A federal judge ruled Monday that an Idaho law making it illegal to secretly film animal abuse at agricultural facilities violates the right to free speech.

"The effect of the statute will be to suppress speech by undercover investigators and whistleblowers concerning topics of great public importance: the safety of the public food supply, the safety of agricultural workers, the treatment and health of farm animals, and the impact of business activities on the environment," U.S. District Judge B. Lynn Winmill stated in his Aug. 3 ruling.

Lawmakers in 2014 passed the statute -- dubbed the ag-gag law -- after Mercy for Animals, a Los Angeles-based animal-rights group, released a video showing workers at Bettencourt Dairies in Hansen stomping, beating, dragging and abusing the cows.

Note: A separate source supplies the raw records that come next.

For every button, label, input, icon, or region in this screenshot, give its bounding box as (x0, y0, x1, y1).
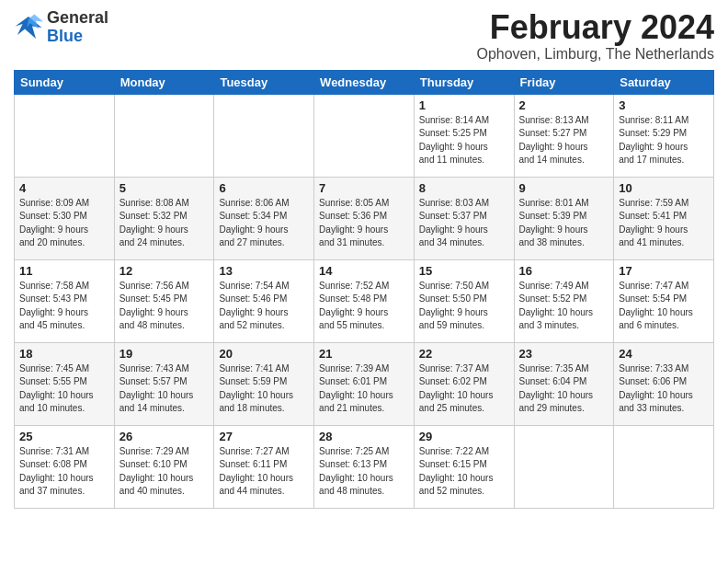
day-info: Sunrise: 7:43 AMSunset: 5:57 PMDaylight:… (119, 362, 210, 416)
column-header-saturday: Saturday (614, 70, 714, 94)
day-number: 11 (19, 264, 109, 278)
day-number: 25 (19, 430, 109, 443)
calendar-cell: 2Sunrise: 8:13 AMSunset: 5:27 PMDaylight… (514, 94, 614, 177)
day-number: 17 (619, 264, 709, 278)
calendar-cell: 4Sunrise: 8:09 AMSunset: 5:30 PMDaylight… (15, 177, 115, 259)
day-info: Sunrise: 8:09 AMSunset: 5:30 PMDaylight:… (19, 197, 109, 250)
calendar-cell: 6Sunrise: 8:06 AMSunset: 5:34 PMDaylight… (214, 177, 314, 259)
calendar-table: SundayMondayTuesdayWednesdayThursdayFrid… (14, 70, 714, 509)
calendar-cell: 29Sunrise: 7:22 AMSunset: 6:15 PMDayligh… (414, 425, 514, 508)
calendar-cell (15, 94, 115, 177)
page-header: General Blue February 2024 Ophoven, Limb… (14, 9, 714, 63)
day-info: Sunrise: 8:01 AMSunset: 5:39 PMDaylight:… (519, 197, 609, 250)
day-number: 28 (319, 430, 409, 443)
day-number: 9 (519, 181, 609, 195)
day-info: Sunrise: 7:54 AMSunset: 5:46 PMDaylight:… (219, 280, 309, 333)
column-header-thursday: Thursday (414, 70, 514, 94)
logo-icon (14, 13, 43, 42)
calendar-cell: 5Sunrise: 8:08 AMSunset: 5:32 PMDaylight… (114, 177, 214, 259)
calendar-cell (214, 94, 314, 177)
day-number: 15 (419, 264, 509, 278)
day-info: Sunrise: 7:52 AMSunset: 5:48 PMDaylight:… (319, 280, 409, 333)
day-info: Sunrise: 7:33 AMSunset: 6:06 PMDaylight:… (619, 362, 709, 416)
day-info: Sunrise: 8:03 AMSunset: 5:37 PMDaylight:… (419, 197, 509, 250)
calendar-cell: 9Sunrise: 8:01 AMSunset: 5:39 PMDaylight… (514, 177, 614, 259)
calendar-cell: 18Sunrise: 7:45 AMSunset: 5:55 PMDayligh… (15, 342, 115, 425)
day-number: 10 (619, 181, 709, 195)
day-number: 22 (419, 347, 509, 361)
calendar-cell: 20Sunrise: 7:41 AMSunset: 5:59 PMDayligh… (214, 342, 314, 425)
day-number: 1 (419, 98, 509, 112)
calendar-cell (114, 94, 214, 177)
logo-text: General Blue (47, 9, 108, 46)
day-info: Sunrise: 7:27 AMSunset: 6:11 PMDaylight:… (219, 445, 309, 499)
day-info: Sunrise: 7:29 AMSunset: 6:10 PMDaylight:… (119, 445, 210, 499)
day-info: Sunrise: 8:06 AMSunset: 5:34 PMDaylight:… (219, 197, 309, 250)
day-number: 24 (619, 347, 709, 361)
calendar-cell (514, 425, 614, 508)
calendar-week-row: 4Sunrise: 8:09 AMSunset: 5:30 PMDaylight… (15, 177, 714, 259)
day-info: Sunrise: 7:31 AMSunset: 6:08 PMDaylight:… (19, 445, 109, 499)
column-header-wednesday: Wednesday (314, 70, 415, 94)
calendar-cell: 19Sunrise: 7:43 AMSunset: 5:57 PMDayligh… (114, 342, 214, 425)
calendar-cell: 10Sunrise: 7:59 AMSunset: 5:41 PMDayligh… (614, 177, 714, 259)
day-number: 13 (219, 264, 309, 278)
calendar-cell (614, 425, 714, 508)
day-info: Sunrise: 7:50 AMSunset: 5:50 PMDaylight:… (419, 280, 509, 333)
title-block: February 2024 Ophoven, Limburg, The Neth… (476, 9, 714, 63)
calendar-cell: 15Sunrise: 7:50 AMSunset: 5:50 PMDayligh… (414, 259, 514, 342)
calendar-cell: 8Sunrise: 8:03 AMSunset: 5:37 PMDaylight… (414, 177, 514, 259)
calendar-cell: 28Sunrise: 7:25 AMSunset: 6:13 PMDayligh… (314, 425, 415, 508)
day-number: 3 (619, 98, 709, 112)
day-info: Sunrise: 7:47 AMSunset: 5:54 PMDaylight:… (619, 280, 709, 333)
day-info: Sunrise: 7:41 AMSunset: 5:59 PMDaylight:… (219, 362, 309, 416)
day-number: 23 (519, 347, 609, 361)
day-number: 16 (519, 264, 609, 278)
day-info: Sunrise: 7:39 AMSunset: 6:01 PMDaylight:… (319, 362, 409, 416)
day-number: 12 (119, 264, 210, 278)
logo-general: General (47, 9, 108, 28)
day-info: Sunrise: 8:13 AMSunset: 5:27 PMDaylight:… (519, 114, 609, 167)
day-info: Sunrise: 7:49 AMSunset: 5:52 PMDaylight:… (519, 280, 609, 333)
day-number: 20 (219, 347, 309, 361)
calendar-cell: 22Sunrise: 7:37 AMSunset: 6:02 PMDayligh… (414, 342, 514, 425)
day-info: Sunrise: 7:59 AMSunset: 5:41 PMDaylight:… (619, 197, 709, 250)
day-info: Sunrise: 7:37 AMSunset: 6:02 PMDaylight:… (419, 362, 509, 416)
calendar-cell: 26Sunrise: 7:29 AMSunset: 6:10 PMDayligh… (114, 425, 214, 508)
calendar-cell: 12Sunrise: 7:56 AMSunset: 5:45 PMDayligh… (114, 259, 214, 342)
calendar-cell: 25Sunrise: 7:31 AMSunset: 6:08 PMDayligh… (15, 425, 115, 508)
calendar-cell: 14Sunrise: 7:52 AMSunset: 5:48 PMDayligh… (314, 259, 415, 342)
calendar-cell: 11Sunrise: 7:58 AMSunset: 5:43 PMDayligh… (15, 259, 115, 342)
day-number: 8 (419, 181, 509, 195)
column-header-tuesday: Tuesday (214, 70, 314, 94)
column-header-friday: Friday (514, 70, 614, 94)
day-number: 27 (219, 430, 309, 443)
day-info: Sunrise: 7:56 AMSunset: 5:45 PMDaylight:… (119, 280, 210, 333)
day-number: 14 (319, 264, 409, 278)
day-info: Sunrise: 7:58 AMSunset: 5:43 PMDaylight:… (19, 280, 109, 333)
day-number: 18 (19, 347, 109, 361)
calendar-cell: 16Sunrise: 7:49 AMSunset: 5:52 PMDayligh… (514, 259, 614, 342)
logo: General Blue (14, 9, 108, 46)
calendar-cell: 3Sunrise: 8:11 AMSunset: 5:29 PMDaylight… (614, 94, 714, 177)
day-number: 21 (319, 347, 409, 361)
day-number: 2 (519, 98, 609, 112)
column-header-monday: Monday (114, 70, 214, 94)
calendar-header-row: SundayMondayTuesdayWednesdayThursdayFrid… (15, 70, 714, 94)
month-year-title: February 2024 (476, 9, 714, 46)
location-subtitle: Ophoven, Limburg, The Netherlands (476, 46, 714, 63)
day-number: 5 (119, 181, 210, 195)
day-number: 29 (419, 430, 509, 443)
calendar-week-row: 11Sunrise: 7:58 AMSunset: 5:43 PMDayligh… (15, 259, 714, 342)
day-info: Sunrise: 8:14 AMSunset: 5:25 PMDaylight:… (419, 114, 509, 167)
day-number: 7 (319, 181, 409, 195)
day-info: Sunrise: 7:35 AMSunset: 6:04 PMDaylight:… (519, 362, 609, 416)
day-info: Sunrise: 7:22 AMSunset: 6:15 PMDaylight:… (419, 445, 509, 499)
calendar-cell (314, 94, 415, 177)
day-number: 19 (119, 347, 210, 361)
calendar-week-row: 1Sunrise: 8:14 AMSunset: 5:25 PMDaylight… (15, 94, 714, 177)
day-info: Sunrise: 7:45 AMSunset: 5:55 PMDaylight:… (19, 362, 109, 416)
day-number: 26 (119, 430, 210, 443)
column-header-sunday: Sunday (15, 70, 115, 94)
day-info: Sunrise: 8:05 AMSunset: 5:36 PMDaylight:… (319, 197, 409, 250)
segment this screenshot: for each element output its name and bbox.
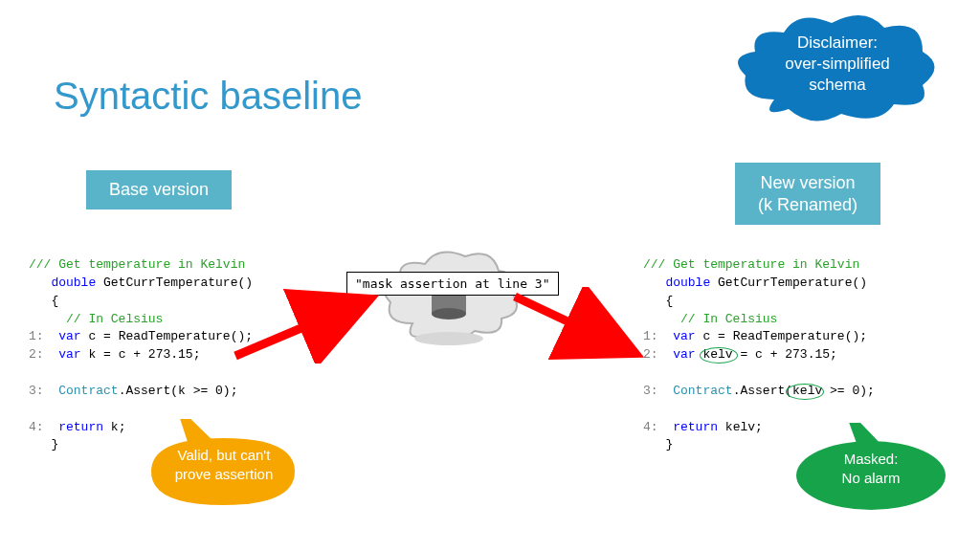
- svg-point-2: [432, 308, 466, 320]
- arrow-cloud-to-right-icon: [507, 287, 651, 364]
- new-version-label: New version (k Renamed): [735, 163, 880, 225]
- slide-title: Syntactic baseline: [54, 75, 362, 118]
- kelv-highlight-line2: [700, 347, 738, 364]
- storage-cloud-icon: [379, 247, 519, 352]
- svg-line-5: [235, 298, 371, 356]
- base-version-label: Base version: [86, 170, 232, 209]
- svg-line-6: [515, 297, 636, 354]
- svg-point-4: [414, 332, 483, 345]
- kelv-highlight-line3: [786, 384, 824, 400]
- callout-yellow-text: Valid, but can't prove assertion: [149, 446, 299, 483]
- disclaimer-text: Disclaimer: over-simplified schema: [756, 33, 919, 96]
- callout-green-text: Masked: No alarm: [808, 450, 934, 487]
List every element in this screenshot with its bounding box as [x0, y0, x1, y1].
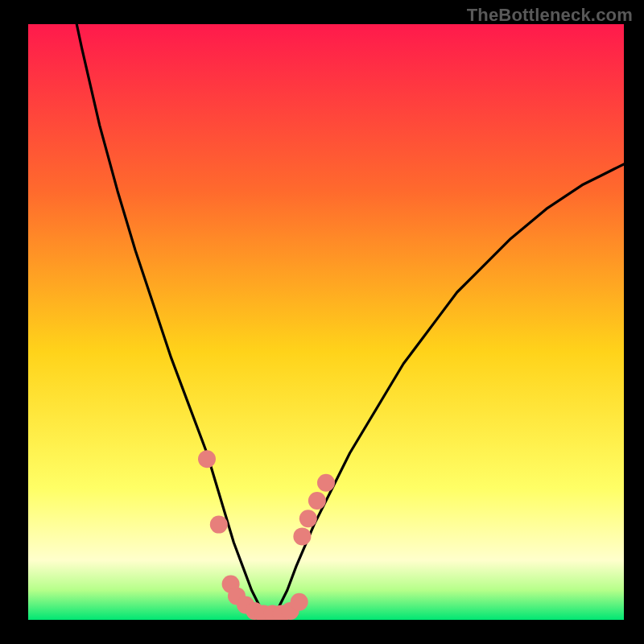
data-dot [299, 510, 317, 527]
data-dot [317, 474, 335, 492]
gradient-background [28, 24, 624, 620]
data-dot [308, 492, 326, 510]
data-dot [291, 593, 308, 611]
data-dot [210, 516, 228, 534]
data-dot [198, 450, 216, 468]
plot-area [28, 24, 624, 620]
data-dot [293, 527, 311, 545]
chart-svg [28, 24, 624, 620]
chart-stage: TheBottleneck.com [0, 0, 644, 644]
watermark-text: TheBottleneck.com [467, 5, 633, 26]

A coalition of nonprofit groups sued, including the Animal Legal Defense Fund, People for the Ethical Treatment of Animals, American Civil Liberties Union of Idaho and Center for Food Safety, claiming the law criminalizes whistleblowing and violates freedom of speech.

The Idaho Attorney General's Office, which defended the law in court, is reviewing Winmill's decision and has not yet determined how it will proceed, spokesman Todd Dvorak said.

Currently, seven states have ag gag laws. Winmill's decision marks the first time a court has declared an ag gag statute unconstitutional.

"This Idaho decision is just the first step in defeating similar ag gag laws across the country," stated the Animal Legal Defense Fund in a statement.

Nathan Runkle, Mercy for Animals president, vowed the group would continue to work undercover to uncover animal abuse.

"Mercy for Animals looks forward to resuming undercover investigations in Idaho," Runkle said in a release. "The sickening and illegal animal cruelty on factory farms that this despicable law sought to conceal will not go undetected and unpunished."

Winmill noted in his ruling that undercover journalism and whistleblowing in Idaho contributed to public discourse in matters involving wolf hunting, family planning services and public school safety.

"Such investigations into private matters, both by government and private actors, are recognized and embraced as important political speech in Idaho," he wrote.